Dataset excerpts
"""

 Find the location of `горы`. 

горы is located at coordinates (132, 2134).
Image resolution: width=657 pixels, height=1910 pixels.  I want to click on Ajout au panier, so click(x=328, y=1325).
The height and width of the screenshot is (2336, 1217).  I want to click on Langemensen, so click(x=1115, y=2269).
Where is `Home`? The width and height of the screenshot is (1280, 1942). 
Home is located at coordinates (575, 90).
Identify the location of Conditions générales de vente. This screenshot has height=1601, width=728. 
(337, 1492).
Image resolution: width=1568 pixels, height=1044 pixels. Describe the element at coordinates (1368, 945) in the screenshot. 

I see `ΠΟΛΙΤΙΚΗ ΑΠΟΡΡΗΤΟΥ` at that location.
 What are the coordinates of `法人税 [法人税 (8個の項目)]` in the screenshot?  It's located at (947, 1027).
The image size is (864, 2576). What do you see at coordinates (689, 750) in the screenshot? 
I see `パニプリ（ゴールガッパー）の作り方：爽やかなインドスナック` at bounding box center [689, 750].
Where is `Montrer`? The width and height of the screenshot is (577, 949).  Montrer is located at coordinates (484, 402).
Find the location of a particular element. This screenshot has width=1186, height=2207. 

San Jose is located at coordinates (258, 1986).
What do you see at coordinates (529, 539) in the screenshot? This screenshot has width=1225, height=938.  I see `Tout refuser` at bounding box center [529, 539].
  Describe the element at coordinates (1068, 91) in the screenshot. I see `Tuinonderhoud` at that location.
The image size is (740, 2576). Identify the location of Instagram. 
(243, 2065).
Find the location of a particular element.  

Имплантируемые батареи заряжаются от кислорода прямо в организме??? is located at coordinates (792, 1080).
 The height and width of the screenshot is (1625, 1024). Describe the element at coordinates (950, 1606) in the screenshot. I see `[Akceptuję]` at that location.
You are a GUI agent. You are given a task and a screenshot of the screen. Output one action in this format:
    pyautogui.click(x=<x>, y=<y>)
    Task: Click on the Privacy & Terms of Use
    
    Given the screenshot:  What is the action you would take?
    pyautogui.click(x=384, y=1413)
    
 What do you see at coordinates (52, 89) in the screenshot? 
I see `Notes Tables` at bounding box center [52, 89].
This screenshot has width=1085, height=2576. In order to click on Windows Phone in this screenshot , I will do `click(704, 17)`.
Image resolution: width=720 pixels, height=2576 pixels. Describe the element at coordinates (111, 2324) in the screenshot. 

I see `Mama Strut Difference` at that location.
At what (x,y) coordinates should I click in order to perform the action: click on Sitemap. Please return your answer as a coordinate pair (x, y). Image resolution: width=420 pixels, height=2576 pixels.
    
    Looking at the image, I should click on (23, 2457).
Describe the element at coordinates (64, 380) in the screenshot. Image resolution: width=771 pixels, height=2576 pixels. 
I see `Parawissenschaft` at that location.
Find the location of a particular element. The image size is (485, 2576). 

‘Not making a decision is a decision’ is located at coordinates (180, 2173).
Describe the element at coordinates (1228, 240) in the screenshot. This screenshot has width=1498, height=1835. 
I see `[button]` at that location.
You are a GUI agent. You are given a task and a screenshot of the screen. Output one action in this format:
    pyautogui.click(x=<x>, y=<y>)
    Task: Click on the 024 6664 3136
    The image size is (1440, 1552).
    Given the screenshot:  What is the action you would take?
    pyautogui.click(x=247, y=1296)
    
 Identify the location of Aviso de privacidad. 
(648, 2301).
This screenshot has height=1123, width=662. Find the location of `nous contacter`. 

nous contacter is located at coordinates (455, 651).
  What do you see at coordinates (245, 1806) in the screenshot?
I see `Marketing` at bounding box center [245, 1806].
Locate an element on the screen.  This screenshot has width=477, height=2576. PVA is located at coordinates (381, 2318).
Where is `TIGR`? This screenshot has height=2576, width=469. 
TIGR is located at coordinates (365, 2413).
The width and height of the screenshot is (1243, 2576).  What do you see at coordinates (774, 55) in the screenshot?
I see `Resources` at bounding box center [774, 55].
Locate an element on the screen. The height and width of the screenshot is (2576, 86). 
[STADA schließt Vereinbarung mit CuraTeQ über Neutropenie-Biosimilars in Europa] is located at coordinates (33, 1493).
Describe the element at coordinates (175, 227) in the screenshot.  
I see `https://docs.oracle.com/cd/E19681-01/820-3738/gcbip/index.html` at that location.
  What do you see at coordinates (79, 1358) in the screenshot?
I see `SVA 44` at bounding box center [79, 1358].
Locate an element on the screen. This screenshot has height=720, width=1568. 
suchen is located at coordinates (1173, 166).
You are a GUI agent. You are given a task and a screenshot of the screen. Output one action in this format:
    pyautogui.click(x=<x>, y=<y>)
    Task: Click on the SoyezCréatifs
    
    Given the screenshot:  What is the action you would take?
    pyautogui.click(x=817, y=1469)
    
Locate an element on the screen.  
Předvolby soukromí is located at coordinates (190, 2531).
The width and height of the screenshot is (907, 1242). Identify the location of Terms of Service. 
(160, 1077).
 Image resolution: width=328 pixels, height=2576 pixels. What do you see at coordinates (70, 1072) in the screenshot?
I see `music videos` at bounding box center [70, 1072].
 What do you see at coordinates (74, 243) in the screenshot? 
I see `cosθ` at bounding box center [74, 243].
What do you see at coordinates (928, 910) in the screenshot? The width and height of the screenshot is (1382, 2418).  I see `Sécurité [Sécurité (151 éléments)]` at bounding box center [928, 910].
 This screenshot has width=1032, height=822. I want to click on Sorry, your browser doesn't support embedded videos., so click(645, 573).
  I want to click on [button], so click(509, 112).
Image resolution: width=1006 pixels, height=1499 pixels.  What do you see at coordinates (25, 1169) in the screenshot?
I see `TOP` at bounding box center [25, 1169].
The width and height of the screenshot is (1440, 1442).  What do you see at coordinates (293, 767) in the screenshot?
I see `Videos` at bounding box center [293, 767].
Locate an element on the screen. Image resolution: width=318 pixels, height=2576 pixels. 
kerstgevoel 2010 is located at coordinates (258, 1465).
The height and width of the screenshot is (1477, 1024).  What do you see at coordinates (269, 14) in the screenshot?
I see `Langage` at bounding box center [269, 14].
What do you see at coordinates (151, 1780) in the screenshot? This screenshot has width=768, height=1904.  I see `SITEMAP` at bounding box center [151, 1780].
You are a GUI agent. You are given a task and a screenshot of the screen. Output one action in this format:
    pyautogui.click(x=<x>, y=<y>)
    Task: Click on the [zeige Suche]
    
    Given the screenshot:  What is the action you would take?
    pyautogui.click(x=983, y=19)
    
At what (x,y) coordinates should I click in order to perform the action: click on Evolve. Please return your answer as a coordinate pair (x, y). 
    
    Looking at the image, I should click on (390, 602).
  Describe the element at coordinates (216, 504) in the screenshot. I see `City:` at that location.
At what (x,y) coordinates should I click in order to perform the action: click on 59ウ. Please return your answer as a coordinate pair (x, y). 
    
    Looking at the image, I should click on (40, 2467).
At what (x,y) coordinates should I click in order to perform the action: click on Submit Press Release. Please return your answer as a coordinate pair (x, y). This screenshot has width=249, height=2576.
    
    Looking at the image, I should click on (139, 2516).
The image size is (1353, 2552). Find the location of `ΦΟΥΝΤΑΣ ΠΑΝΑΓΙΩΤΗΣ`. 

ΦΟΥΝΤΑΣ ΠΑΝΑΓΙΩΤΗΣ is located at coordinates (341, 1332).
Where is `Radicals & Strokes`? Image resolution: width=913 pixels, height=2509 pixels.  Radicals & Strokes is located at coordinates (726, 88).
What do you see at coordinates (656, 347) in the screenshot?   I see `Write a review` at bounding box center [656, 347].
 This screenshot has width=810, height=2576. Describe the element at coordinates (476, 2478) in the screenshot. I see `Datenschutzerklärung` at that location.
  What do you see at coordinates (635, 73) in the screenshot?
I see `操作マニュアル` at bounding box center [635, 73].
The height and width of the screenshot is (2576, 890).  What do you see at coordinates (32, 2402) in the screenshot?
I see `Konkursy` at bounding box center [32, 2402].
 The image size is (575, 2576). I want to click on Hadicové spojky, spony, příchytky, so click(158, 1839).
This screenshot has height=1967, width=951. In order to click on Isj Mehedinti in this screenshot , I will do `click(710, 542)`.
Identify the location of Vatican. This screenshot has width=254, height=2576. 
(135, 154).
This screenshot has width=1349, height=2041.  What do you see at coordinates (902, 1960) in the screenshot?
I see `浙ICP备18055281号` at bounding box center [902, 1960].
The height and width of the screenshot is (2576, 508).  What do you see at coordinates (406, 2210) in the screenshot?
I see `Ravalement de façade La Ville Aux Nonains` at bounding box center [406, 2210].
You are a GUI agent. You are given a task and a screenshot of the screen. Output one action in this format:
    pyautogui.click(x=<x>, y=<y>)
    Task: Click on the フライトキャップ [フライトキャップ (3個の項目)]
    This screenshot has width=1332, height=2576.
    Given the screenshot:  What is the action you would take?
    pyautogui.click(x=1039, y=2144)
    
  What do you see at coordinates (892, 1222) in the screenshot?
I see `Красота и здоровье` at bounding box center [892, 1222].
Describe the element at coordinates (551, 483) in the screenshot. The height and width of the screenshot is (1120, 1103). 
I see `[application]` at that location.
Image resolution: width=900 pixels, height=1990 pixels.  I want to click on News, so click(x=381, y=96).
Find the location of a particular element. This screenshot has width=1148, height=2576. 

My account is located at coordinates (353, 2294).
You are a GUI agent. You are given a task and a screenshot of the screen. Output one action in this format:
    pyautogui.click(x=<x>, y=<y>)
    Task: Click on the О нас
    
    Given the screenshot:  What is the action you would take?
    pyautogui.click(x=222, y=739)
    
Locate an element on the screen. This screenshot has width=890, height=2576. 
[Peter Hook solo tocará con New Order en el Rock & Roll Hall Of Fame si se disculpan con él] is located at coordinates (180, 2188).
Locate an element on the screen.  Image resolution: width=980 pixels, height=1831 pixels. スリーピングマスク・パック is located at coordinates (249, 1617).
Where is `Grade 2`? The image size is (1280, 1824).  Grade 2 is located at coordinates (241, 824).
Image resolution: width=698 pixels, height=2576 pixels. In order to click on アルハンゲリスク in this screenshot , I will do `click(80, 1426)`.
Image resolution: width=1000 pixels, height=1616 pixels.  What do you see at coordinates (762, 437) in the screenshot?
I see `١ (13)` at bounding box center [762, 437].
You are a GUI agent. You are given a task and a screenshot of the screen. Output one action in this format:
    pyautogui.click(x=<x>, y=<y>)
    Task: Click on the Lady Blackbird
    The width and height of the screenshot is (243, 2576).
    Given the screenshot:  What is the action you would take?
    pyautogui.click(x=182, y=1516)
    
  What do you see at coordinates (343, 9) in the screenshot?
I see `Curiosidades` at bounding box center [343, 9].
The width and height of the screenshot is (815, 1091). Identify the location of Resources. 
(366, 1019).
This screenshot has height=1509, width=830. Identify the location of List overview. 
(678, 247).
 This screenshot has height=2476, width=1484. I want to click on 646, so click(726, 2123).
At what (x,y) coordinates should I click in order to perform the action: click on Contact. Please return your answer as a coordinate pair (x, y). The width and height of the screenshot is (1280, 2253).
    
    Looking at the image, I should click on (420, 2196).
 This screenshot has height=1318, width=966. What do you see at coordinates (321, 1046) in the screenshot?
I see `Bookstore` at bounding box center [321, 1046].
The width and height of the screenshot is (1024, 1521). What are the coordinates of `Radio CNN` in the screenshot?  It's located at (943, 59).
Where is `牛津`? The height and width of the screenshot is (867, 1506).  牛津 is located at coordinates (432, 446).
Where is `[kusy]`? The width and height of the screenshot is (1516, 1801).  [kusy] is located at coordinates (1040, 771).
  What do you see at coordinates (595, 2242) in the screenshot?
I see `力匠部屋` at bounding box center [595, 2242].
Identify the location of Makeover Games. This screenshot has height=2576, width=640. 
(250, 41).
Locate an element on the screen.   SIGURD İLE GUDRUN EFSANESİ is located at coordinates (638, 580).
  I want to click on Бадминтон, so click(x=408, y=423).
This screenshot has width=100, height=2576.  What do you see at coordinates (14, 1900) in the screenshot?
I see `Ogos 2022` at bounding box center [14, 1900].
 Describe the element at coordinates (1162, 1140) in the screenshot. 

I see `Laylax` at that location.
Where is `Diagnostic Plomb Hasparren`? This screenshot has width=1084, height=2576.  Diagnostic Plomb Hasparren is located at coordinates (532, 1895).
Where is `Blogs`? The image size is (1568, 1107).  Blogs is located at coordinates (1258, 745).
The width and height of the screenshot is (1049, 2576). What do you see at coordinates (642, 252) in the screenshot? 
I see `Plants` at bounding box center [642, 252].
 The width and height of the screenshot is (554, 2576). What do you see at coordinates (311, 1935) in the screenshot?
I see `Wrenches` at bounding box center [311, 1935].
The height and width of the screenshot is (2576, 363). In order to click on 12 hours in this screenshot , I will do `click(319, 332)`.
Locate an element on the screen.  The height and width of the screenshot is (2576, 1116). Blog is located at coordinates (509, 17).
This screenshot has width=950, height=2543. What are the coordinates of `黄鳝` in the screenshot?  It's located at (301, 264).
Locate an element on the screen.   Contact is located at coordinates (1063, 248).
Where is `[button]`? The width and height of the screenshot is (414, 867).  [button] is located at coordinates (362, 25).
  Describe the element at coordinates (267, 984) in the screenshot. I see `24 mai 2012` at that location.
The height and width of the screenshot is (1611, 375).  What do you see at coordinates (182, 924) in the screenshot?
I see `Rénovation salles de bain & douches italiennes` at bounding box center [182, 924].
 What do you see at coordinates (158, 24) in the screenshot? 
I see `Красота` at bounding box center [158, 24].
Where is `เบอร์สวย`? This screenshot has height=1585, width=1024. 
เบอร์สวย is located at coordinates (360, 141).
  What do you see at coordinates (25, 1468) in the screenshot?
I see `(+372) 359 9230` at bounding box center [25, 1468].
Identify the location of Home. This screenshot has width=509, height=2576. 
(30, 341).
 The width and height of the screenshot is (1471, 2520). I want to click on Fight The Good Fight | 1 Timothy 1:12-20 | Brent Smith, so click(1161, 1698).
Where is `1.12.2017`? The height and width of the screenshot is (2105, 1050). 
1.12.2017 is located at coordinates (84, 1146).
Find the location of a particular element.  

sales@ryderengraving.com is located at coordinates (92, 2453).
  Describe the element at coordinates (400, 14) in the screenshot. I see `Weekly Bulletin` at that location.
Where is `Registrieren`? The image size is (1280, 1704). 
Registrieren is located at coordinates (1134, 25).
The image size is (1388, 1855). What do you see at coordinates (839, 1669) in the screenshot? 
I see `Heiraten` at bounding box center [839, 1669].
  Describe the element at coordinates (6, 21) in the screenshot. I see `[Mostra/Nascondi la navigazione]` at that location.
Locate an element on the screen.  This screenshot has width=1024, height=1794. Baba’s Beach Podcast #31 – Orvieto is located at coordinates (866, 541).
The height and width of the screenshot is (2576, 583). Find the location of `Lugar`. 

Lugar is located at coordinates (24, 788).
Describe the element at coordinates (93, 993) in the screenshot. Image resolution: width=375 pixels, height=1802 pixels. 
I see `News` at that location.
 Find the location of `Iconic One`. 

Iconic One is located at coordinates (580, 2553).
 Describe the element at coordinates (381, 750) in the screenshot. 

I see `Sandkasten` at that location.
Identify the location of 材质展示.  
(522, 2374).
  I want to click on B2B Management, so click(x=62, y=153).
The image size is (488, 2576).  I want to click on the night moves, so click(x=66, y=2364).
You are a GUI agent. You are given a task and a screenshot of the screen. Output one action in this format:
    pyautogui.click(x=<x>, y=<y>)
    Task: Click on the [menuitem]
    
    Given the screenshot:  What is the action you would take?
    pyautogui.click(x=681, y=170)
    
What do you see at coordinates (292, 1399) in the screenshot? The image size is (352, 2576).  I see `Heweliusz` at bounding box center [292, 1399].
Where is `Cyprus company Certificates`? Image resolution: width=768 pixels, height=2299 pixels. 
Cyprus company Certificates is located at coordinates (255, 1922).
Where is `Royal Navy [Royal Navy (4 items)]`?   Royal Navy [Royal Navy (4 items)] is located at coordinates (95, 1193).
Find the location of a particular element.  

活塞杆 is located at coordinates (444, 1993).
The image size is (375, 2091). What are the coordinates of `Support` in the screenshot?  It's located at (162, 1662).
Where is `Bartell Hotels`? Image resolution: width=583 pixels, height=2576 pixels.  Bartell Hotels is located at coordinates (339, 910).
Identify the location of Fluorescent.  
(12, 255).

"""

Required action:
Go through the records above and return each line in which the word "will" occurs.

Exercise solution:
This screenshot has width=1085, height=2576. In order to click on Windows Phone in this screenshot , I will do `click(704, 17)`.
This screenshot has height=1967, width=951. In order to click on Isj Mehedinti in this screenshot , I will do `click(710, 542)`.
Image resolution: width=698 pixels, height=2576 pixels. In order to click on アルハンゲリスク in this screenshot , I will do `click(80, 1426)`.
The height and width of the screenshot is (2576, 363). In order to click on 12 hours in this screenshot , I will do `click(319, 332)`.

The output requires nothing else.